「おすしのピクニック」振付考

放送開始早々、当サイトの掲示板はもちろんのこと、ネット上のあちらこちらで話題騒然の「おかあさんといっしょ」の11月の歌「おすしのピクニック」。12月も継続して放映中である。

元P-MODELの平沢進作詞・作曲の10月の歌「地球ネコ」のインパクトも相当なものだったが、「おすしのピクニック」のビジュアルのインパクトはそれどころではない。
おにいさん・おねえさんたちが、白の全身タイツに身を包み、眉は極太、ほっぺには丸く真っ赤な頬紅、志村けんみたいな白塗りのメイクで寿司ネタを背負って、楽しげに踊りまくるのである。
先代の「もぐらトンネル」でのつのだりょうこおねえさんの土木作業員姿、先々代の「イカイカイルカ」での茂森あゆみおねえさんのイカの着ぐるみ姿のインパクトを軽々と凌駕したとみた。

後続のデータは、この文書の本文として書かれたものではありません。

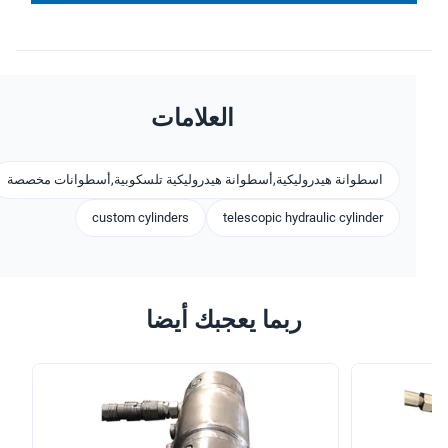
العلامات
اسطوانة هيدروليكية,أسطوانة هيدروليكية تلسكوبية,أسطوانات مخصصة
custom cylinders
telescopic hydraulic cylinder
ربما يعجبك أيضا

この歌には「ハイ!」という合いの手が入るのだが、その際、右手を顔の横あたりに出して「ハイ」のポーズをキメる。その直後、「おすしのピクニック」と唄いながらフォークダンス風の振付になるのだが、1番は握り寿司、2番は巻き寿司、3番は軍艦巻の扮装をしている一同、動きにくそうなことこの上ない。

想像するに、この振付は衣装を見る前に作ったものではなかろうか。
劇団四季に在籍していたことのある歌のおにいさん、今井ゆうぞう。宝塚出身の歌のおねえさん、はいだしょうこ。元体操選手でダンスも巧みにこなす佐藤弘道。ジャズダンスのステージに立っていたという「デ・ポン!」のおねえさん、タリキヨコ。
彼らのダンスのキレの素晴らしさは、日頃から見慣れている。普段の「おかあさんといっしょ」のおにいさん・おねえさんなら、この程度の振付は軽々とこなすはずだ。

衣装をつけずに振付の練習をしている時は、何も問題なかったのだと思う。皆、振付師の指示通りに軽快に踊っていたことだろう。しかし、いかにも動きにくそうな寿司コスチュームを身にまとった途端、「ハイ!」から続く振付がワンテンポ遅れるようになってしまったのではないか。
滑稽味を出すためだと思われるが、むやみに頭を左右にひょこひょこ振ったり、ぎくしゃくしたロボットのような動きで踊る振付である。
だから、「ハイ!」から続く振付がワンテンポ遅れるのも、振付師の計算のうちなのかもしれない。